▶ **Your task**:
Please say how many lines in the records below contain the word "Lesezeichen", giving only the number.

▶ **Records provided**:

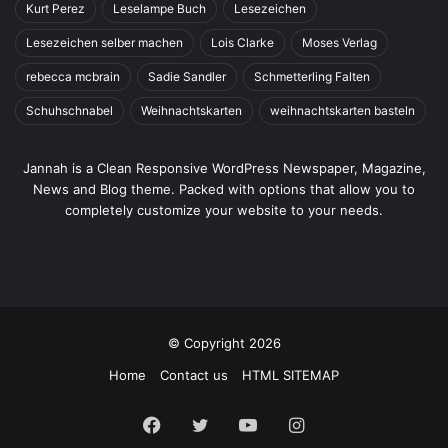
Kurt Perez
Leselampe Buch
Lesezeichen
Lesezeichen selber machen
Lois Clarke
Moses Verlag
rebecca mcbrain
Sadie Sandler
Schmetterling Falten
Schuhschnabel
Weihnachtskarten
weihnachtskarten basteln
Jannah is a Clean Responsive WordPress Newspaper, Magazine,
News and Blog theme. Packed with options that allow you to
completely customize your website to your needs.
© Copyright 2026
Home
Contact us
HTML SITEMAP
Facebook
Twitter
YouTube
Instagram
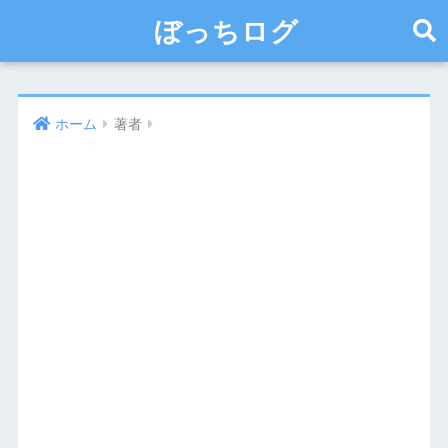
ぼっちログ
ホーム
著者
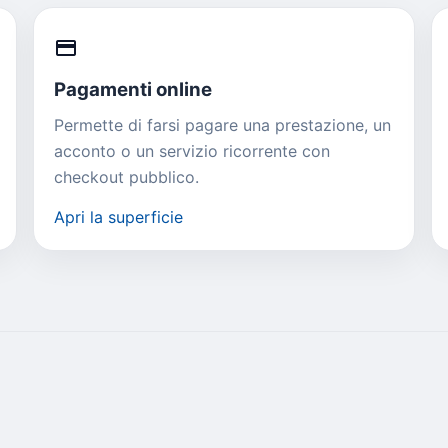
credit_card
Pagamenti online
Permette di farsi pagare una prestazione, un
acconto o un servizio ricorrente con
checkout pubblico.
Apri la superficie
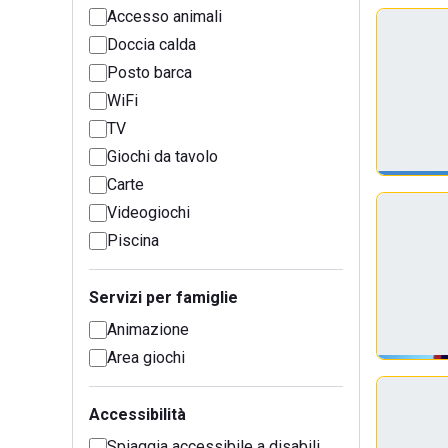
Accesso animali
Doccia calda
Posto barca
WiFi
TV
Giochi da tavolo
Carte
Videogiochi
Piscina
Servizi per famiglie
Animazione
Area giochi
Accessibilità
Spiaggia accessibile a disabili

▶ **Task output**:
2